Physical gold, Tether’s new playground

Tether, the stablecoin giant with USDT, wants to invest in gold mining. After building an empire of $168 billion in USDT in circulation and raking in $5.7 billion in profits in the first half of the year alone, the company led by Paolo Ardoino is now looking to turn some of its crypto gains into real metal.

For several years now, Tether has already accumulated billions: $8.7bn in bullion lies in a vault in Zurich, serving as partial collateral for its stablecoin. Ardoino is clear about this: “Gold is nature’s bitcoin.” It’s a striking statement that is part of a broader vision: combining the age-old appeal of the metal with the dynamism of crypto finance.

But this time, the company doesn’t want to limit itself to storage. According to the Financial Times, Tether has entered into discussions with various players in the sector to invest in the entire gold chain: mining, refining, trading, and royalties.

First steps: royalties

In June, Tether Investments put $105m on the table to acquire a minority stake in Elemental Altus, a Canadian gold royalty company. This initial investment was followed by another $100m when the company merged with its rival EMX.

The idea? To focus on a model where the royalty company finances mines in exchange for a percentage of future revenues, a less risky bet than direct mining. “It’s a way to increase our exposure to gold,” explains Juan Sartori, head of strategic initiatives at Tether.

Other discussions have taken place, notably with Terranova Resources, an investment vehicle based in the British Virgin Islands. No agreement has been finalized, but there is a clear indication that Tether is actively exploring its options.

XAUT: the natural extension

Tether’s appetite for gold is nothing new. The company already offers a stablecoin backed by the yellow metal: Tether Gold (XAUT). Each token corresponds to one ounce of gold stored in Switzerland. With a market capitalization of $880 million, the project remains marginal compared to USDT, but it demonstrates the ambition to make gold programmable, divisible, and therefore exchangeable like any other digital asset.

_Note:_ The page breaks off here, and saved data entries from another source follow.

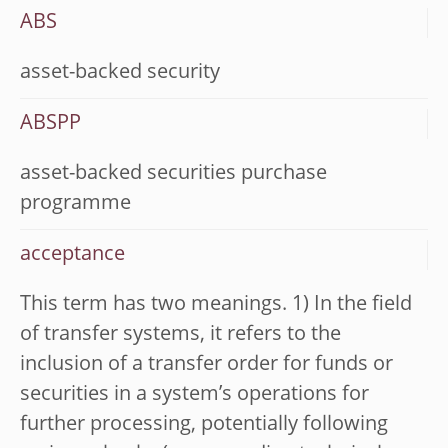
ABS
asset-backed security
ABSPP
asset-backed securities purchase
programme
acceptance
This term has two meanings. 1) In the field
of transfer systems, it refers to the
inclusion of a transfer order for funds or
securities in a system’s operations for
further processing, potentially following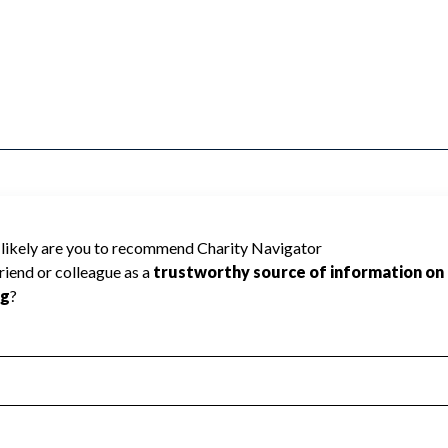
TRAINMEN cannot be rated because
 required to create a star rating.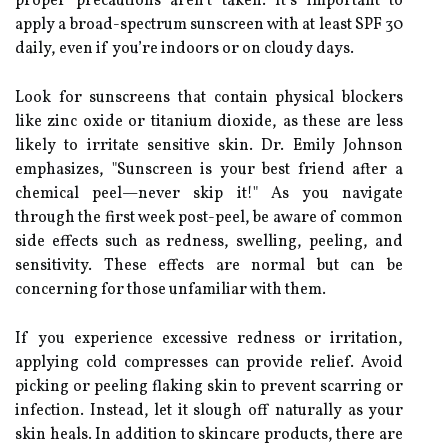
proper precautions aren’t taken. It’s important to
apply a broad-spectrum sunscreen with at least SPF 30
daily, even if you’re indoors or on cloudy days.
Look for sunscreens that contain physical blockers
like zinc oxide or titanium dioxide, as these are less
likely to irritate sensitive skin. Dr. Emily Johnson
emphasizes, "Sunscreen is your best friend after a
chemical peel—never skip it!" As you navigate
through the first week post-peel, be aware of common
side effects such as redness, swelling, peeling, and
sensitivity. These effects are normal but can be
concerning for those unfamiliar with them.
If you experience excessive redness or irritation,
applying cold compresses can provide relief. Avoid
picking or peeling flaking skin to prevent scarring or
infection. Instead, let it slough off naturally as your
skin heals. In addition to skincare products, there are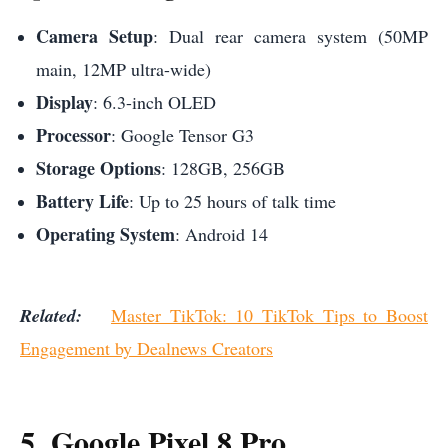
Camera Setup
: Dual rear camera system (50MP
main, 12MP ultra-wide)
Display
: 6.3-inch OLED
Processor
: Google Tensor G3
Storage Options
: 128GB, 256GB
Battery Life
: Up to 25 hours of talk time
Operating System
: Android 14
Related:
Master TikTok: 10 TikTok Tips to Boost
Engagement by Dealnews Creators
5. Google Pixel 8 Pro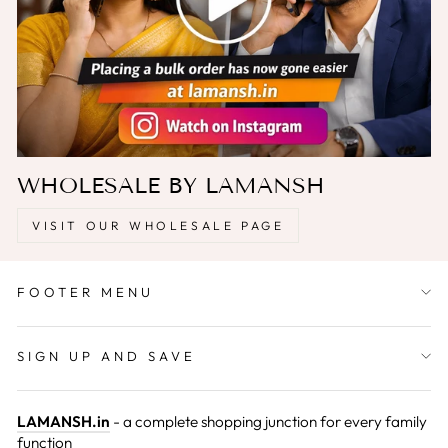
WHOLESALE BY LAMANSH
VISIT OUR WHOLESALE PAGE
FOOTER MENU
SIGN UP AND SAVE
LAMANSH.in
- a complete shopping junction for every family
function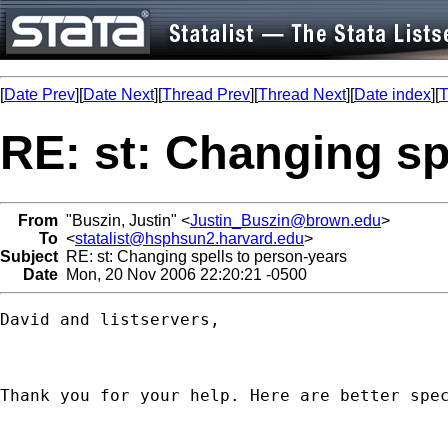
[
Date Prev
][
Date Next
][
Thread Prev
][
Thread Next
][
Date index
][
T
RE: st: Changing sp
From
"Buszin, Justin" <
Justin_Buszin@brown.edu
>
To
<
statalist@hsphsun2.harvard.edu
>
Subject
RE: st: Changing spells to person-years
Date
Mon, 20 Nov 2006 22:20:21 -0500
David and listservers, 

Thank you for your help. Here are better spec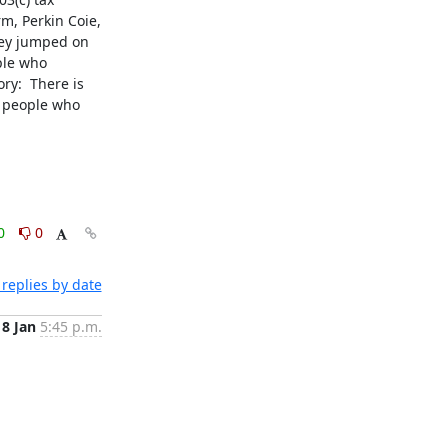
m, Perkin Coie, 
hey jumped on 
le who 
y:  There is 
e people who 
0
0
replies by date
18 Jan
5:45 p.m.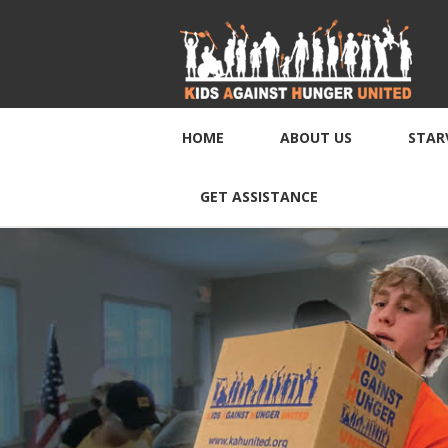
HOME
ABOUT US
STAR
GET ASSISTANCE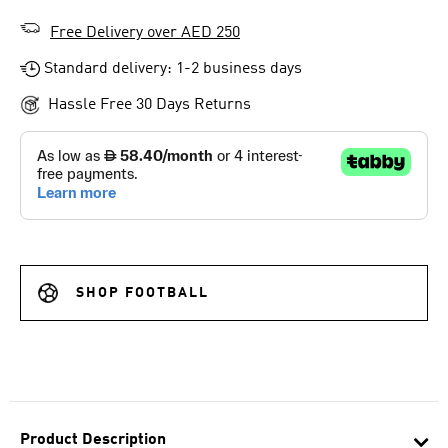
Free Delivery over AED 250
Standard delivery: 1-2 business days
Hassle Free 30 Days Returns
SHOP FOOTBALL
Product Description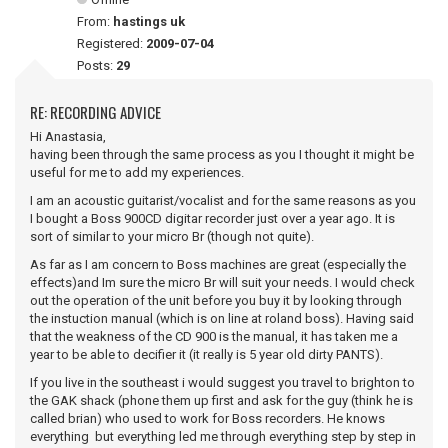
From:
hastings uk
Registered:
2009-07-04
Posts:
29
RE: RECORDING ADVICE
Hi Anastasia,
having been through the same process as you I thought it might be
useful for me to add my experiences.
I am an acoustic guitarist/vocalist and for the same reasons as you
I bought a Boss 900CD digitar recorder just over a year ago. It is
sort of similar to your micro Br (though not quite).
As far as I am concern to Boss machines are great (especially the
effects)and Im sure the micro Br will suit your needs. I would check
out the operation of the unit before you buy it by looking through
the instuction manual (which is on line at roland boss). Having said
that the weakness of the CD 900 is the manual, it has taken me a
year to be able to decifier it (it really is 5 year old dirty PANTS).
If you live in the southeast i would suggest you travel to brighton to
the GAK shack (phone them up first and ask for the guy (think he is
called brian) who used to work for Boss recorders. He knows
everything but everything led me through everything step by step in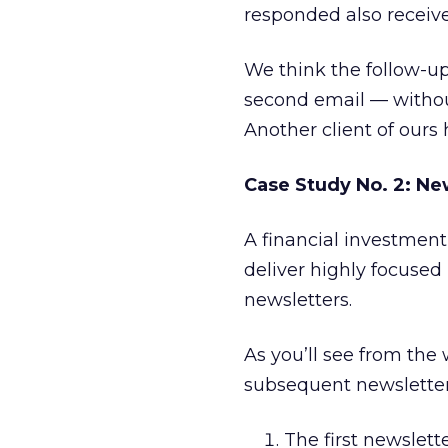
responded also receive
We think the follow-up
second email — without
Another client of ours
Case Study No. 2: Ne
A financial investment
deliver highly focused
newsletters.
As you’ll see from th
subsequent newsletter t
The first newslett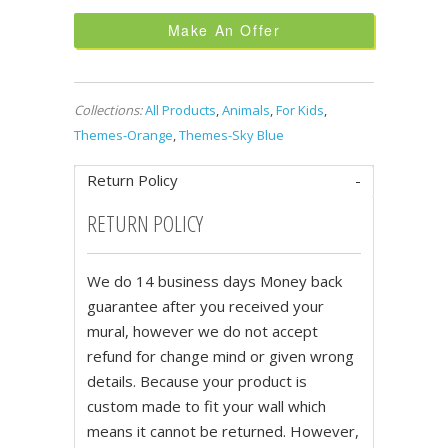
Make An Offer
Collections:
All Products
,
Animals
,
For Kids
,
Themes-Orange
,
Themes-Sky Blue
Return Policy
RETURN POLICY
We do 14 business days Money back
guarantee after you received your
mural, however we do not accept
refund for change mind or given wrong
details. Because your product is
custom made to fit your wall which
means it cannot be returned. However,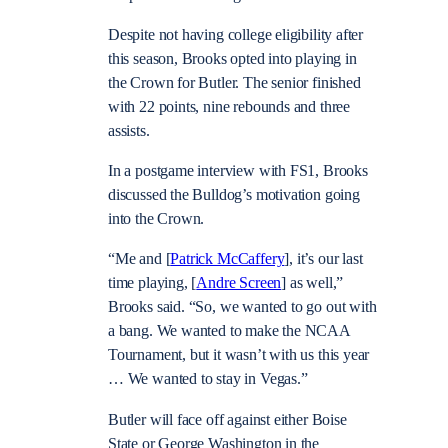
Despite not having college eligibility after
this season, Brooks opted into playing in
the Crown for Butler. The senior finished
with 22 points, nine rebounds and three
assists.
In a postgame interview with FS1, Brooks
discussed the Bulldog’s motivation going
into the Crown.
“Me and [
Patrick McCaffery
], it’s our last
time playing, [
Andre Screen
] as well,”
Brooks said. “So, we wanted to go out with
a bang. We wanted to make the NCAA
Tournament, but it wasn’t with us this year
… We wanted to stay in Vegas.”
Butler will face off against either Boise
State or George Washington in the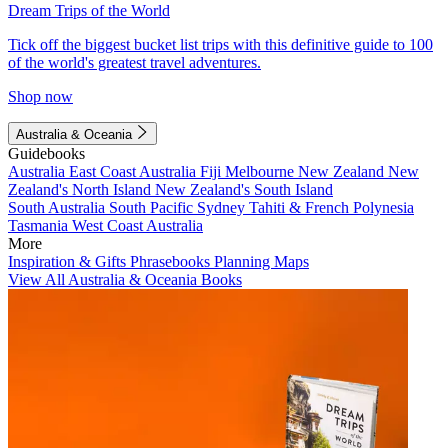
Dream Trips of the World
Tick off the biggest bucket list trips with this definitive guide to 100
of the world's greatest travel adventures.
Shop now
Australia & Oceania
Guidebooks
Australia
East Coast Australia
Fiji
Melbourne
New Zealand
New
Zealand's North Island
New Zealand's South Island
South Australia
South Pacific
Sydney
Tahiti & French Polynesia
Tasmania
West Coast Australia
More
Inspiration & Gifts
Phrasebooks
Planning Maps
View All Australia & Oceania Books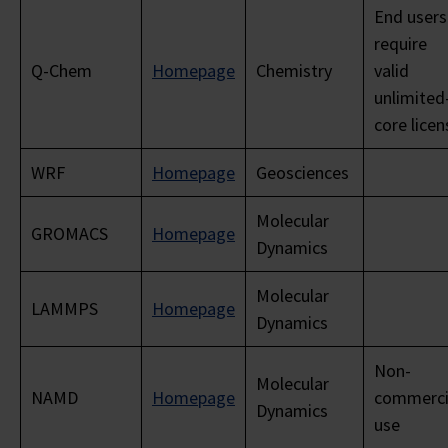
End users
require
Q-Chem
Homepage
Chemistry
valid
unlimited
core licen
WRF
Homepage
Geosciences
Molecular
GROMACS
Homepage
Dynamics
Molecular
LAMMPS
Homepage
Dynamics
Non-
Molecular
NAMD
Homepage
commerci
Dynamics
use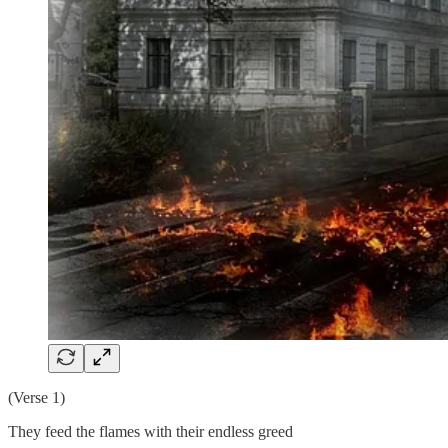
(Verse 1)
They feed the flames with their endless greed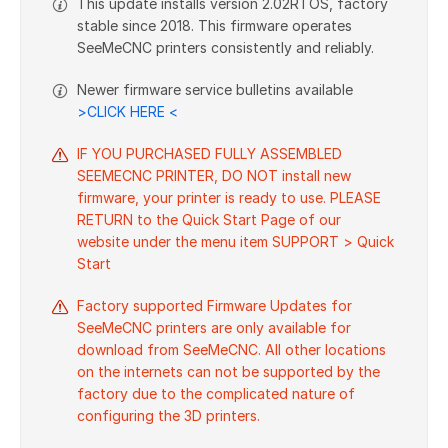
This update installs version 2.02RTOS, factory
stable since 2018. This firmware operates
SeeMeCNC printers consistently and reliably.
Newer firmware service bulletins available
>CLICK HERE <
IF YOU PURCHASED FULLY ASSEMBLED
SEEMECNC PRINTER, DO NOT install new
firmware, your printer is ready to use. PLEASE
RETURN to the Quick Start Page of our
website under the menu item SUPPORT > Quick
Start
Factory supported Firmware Updates for
SeeMeCNC printers are only available for
download from SeeMeCNC. All other locations
on the internets can not be supported by the
factory due to the complicated nature of
configuring the 3D printers.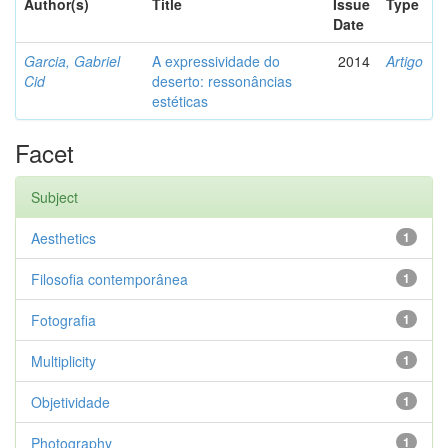
Author(s)
Title
Issue
Type
Date
Garcia, Gabriel
A expressividade do
2014
Artigo
Cid
deserto: ressonâncias
estéticas
Facet
Subject
Aesthetics
1
Filosofia contemporânea
1
Fotografia
1
Multiplicity
1
Objetividade
1
Photography
1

The problem is that regulators do not look favorably on gold in stablecoin reserves. In both the European Union and the United States, current legislation requires reserve assets to be liquid and quasi-monetary (cash, short-term sovereign bonds). In other words, there is no room for gold bars.

If Tether wanted to obtain a regulated license for USDT in these jurisdictions, it would have to sell its gold reserves. And the company knows this. Its strategy therefore seems to be based on a hybrid approach, combining tactical independence with expansion outside the traditional institutional framework.

A double-edged strategy

Gold, a tangible and age-old asset, is as reassuring as it is questionable in the portfolio of a company like Tether. On the one hand, it diversifies revenues, offers an alternative to Treasury bills, and lends credibility to Ardoino’s vision of a “crypto-gold standard.” On the other hand, it plunges Tether into an industrial world where profitability is measured in decades, far from the frenetic pace of the cryptosphere.

Tether remains a controversial company. It has often been accused of being vague about its reserves, and its explosive growth has attracted the attention of regulators around the world. Enabling billions of dollars to change hands outside the banking system is a technological feat, but also a challenge for global financial stability.